What was the FM Radio scene really like during the rise and fall of disco?
Steve Dahl had a bone to pick with disco largely because he lost his disc jockey job when the station he worked for, Chicago 94.7 WDAI, switched from an all-rock station to an all-disco station. Unwilling to change to the new radio format, Dahl was let go from the station.
How many stations were really switching to disco? Was the popularity of the genre confined to certain geographic areas?
The below visualizations, published through Tableau, detail the genres being played on FM Radio in Chicago, New York, and Philadelphia in the years 1973, 1976, 1979, 1980, and 1983. The data comes from the FM Atlas, published yearly by Dr. Bruce Elving who categorized each radio station in the United States with the primary genres that they were playing. The FM Atlases are available as PDFs online at the American Radio History page.
Why these cities? Chicago was the scene of Disco Demolition and the famous uprising against the popularity of disco. New York had a very prevalent disco scene and served as the setting for the film Saturday Night Fever, which greatly affected the popularity of disco and who listened to disco. Philadelphia serves as a middle ground between the two cities, as well as a center for soul music sometimes called Philadelphia soul. Soul and Funk music came to be an important part of disco music as well.
Below the city graphs is another visualization, a line graph created in Tableau that details the rise and fall of music genres played on the radio from 1975-1985. The data is sourced from Billboard’s chart archives published on Billboard.com, specifically the Top 100 Hits for each year from 1975 to 1985.
See the below links to view the visualizations, and scroll further for some thoughts about how they might affect a critical understanding of what Disco Demolition was.

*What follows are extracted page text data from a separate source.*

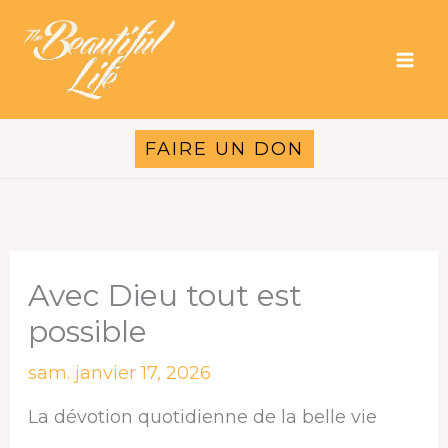
Aller
au
contenu
FAIRE UN DON
Avec Dieu tout est
possible
sam. janvier 17, 2026
La dévotion quotidienne de la belle vie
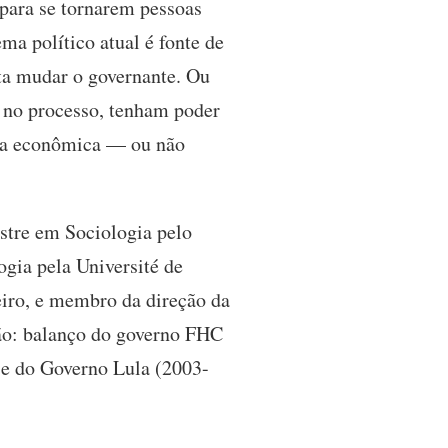
 para se tornarem pessoas
ema político atual é fonte de
sta mudar o governante. Ou
r no processo, tenham poder
ica econômica — ou não
stre em Sociologia pelo
ogia pela Université de
eiro, e membro da direção da
ção: balanço do governo FHC
e do Governo Lula (2003-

The Billboard Top 100 Line graph particularly illustrates that in 1979, disco did surpass rock music on the charts. It was not an illusion that disco was taking over. It’s also interesting to see that there was a rise of pop music that leveled off to about the same level of popularity as rock by 1985. Though the line graph does not currently continue past 1985, one can already infer the seeds of the music culture in America today, where some genres like rock and pop still rule, but without the kind of domination that one genre would typically have in the 1970s and 1980s.